# Wallpaper Border Damaged



## NCSt8Fan (May 4, 2012)

Got a good deal on an 05 28BHS last fall because a tree limb had fallen on the roof causing significant damage. Rebuilt and recovered the roof, and all is well. However, a 1 foot portion of the wallpaper border (and sheathing behind it) in the slide has water damage. I could just replace the entire border with something stock from a big box store, but I was trying to avoid that. Any ideas where I might find matching border? It is part of what Keystone calls the "Fawn" interior. Below is a picture.

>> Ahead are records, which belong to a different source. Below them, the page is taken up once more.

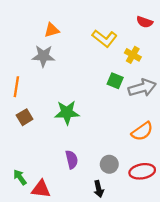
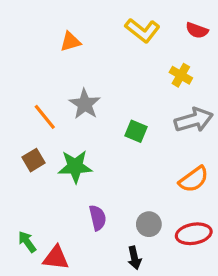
yellow L-shape: (105, 38) -> (142, 30), moved
gray star: (43, 56) -> (85, 104), moved, turned 30
green square: (115, 81) -> (136, 131), moved
orange line: (16, 87) -> (45, 117), moved, turned -48
green star: (67, 113) -> (75, 166), moved

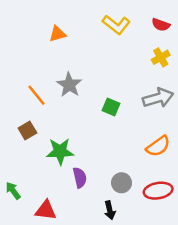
yellow cross: (181, 75) -> (161, 57), moved, turned 30
green star: (75, 166) -> (60, 151), moved
green arrow: (27, 242) -> (13, 191), moved

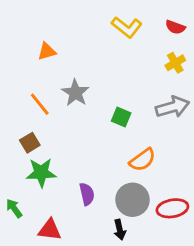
orange triangle: (57, 34) -> (47, 51), moved
orange semicircle: (158, 146) -> (142, 160), moved
green star: (60, 151) -> (41, 173), moved
gray circle: (122, 183) -> (132, 200), size x1.5

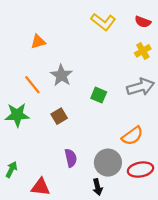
brown square: (30, 143) -> (59, 116), moved
orange semicircle: (142, 160) -> (132, 136), moved
green star: (41, 173) -> (17, 115), moved
green arrow: (14, 208) -> (11, 170), turned 63

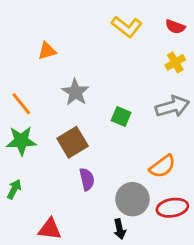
orange line: (32, 85) -> (21, 104), moved
brown square: (59, 116) -> (73, 142), size x1.5
purple semicircle: (71, 158) -> (87, 179), moved
green arrow: (11, 170) -> (14, 189), moved

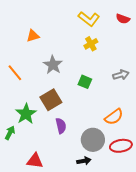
yellow cross: (175, 62) -> (91, 44), moved
gray arrow: (172, 107) -> (121, 75), size x0.7
green star: (21, 141) -> (26, 114), moved, turned -30
black arrow: (120, 229) -> (84, 161), turned -88

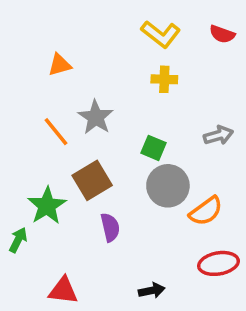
yellow cross: (91, 44) -> (164, 79), turned 32
orange line: (15, 73) -> (56, 132), moved
gray circle: (93, 140) -> (168, 186), moved

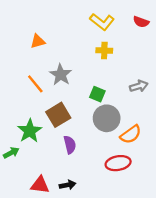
green arrow: (18, 240) -> (11, 153), turned 35
red ellipse: (218, 263) -> (118, 163), moved
black arrow: (152, 291) -> (68, 185), moved

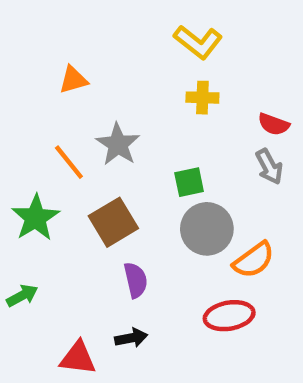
red semicircle: (141, 22) -> (274, 124), moved
gray arrow: (139, 86) -> (269, 167), turned 78
green square: (97, 94) -> (189, 182), turned -35
green star: (30, 131) -> (36, 218), moved
black arrow: (68, 185) -> (131, 338), moved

Contacted Keystone and they weren't much help "Sorry, don't have any, can't get any". Any help would be greatly appreciated.


----------



## MJV (Apr 19, 2012)

Surprised at that,local dealer or Keystone cannot get matching border?. When we had our Cherokee Lite(Forrest River) I was able to get a short piece of exterior stripe(in stock) to do an exterior repair. Also near the stove ,steam was starting to curl a similar border to yours. The dealer could have ordered me the exact border piece, but was to pricy, and as it was only starting to curl I obtained enough light wooden trim(cheap) from a local building supply store to trim along all of the border. was easy ,and really improved the apperance of the kitchen area! M.V.


----------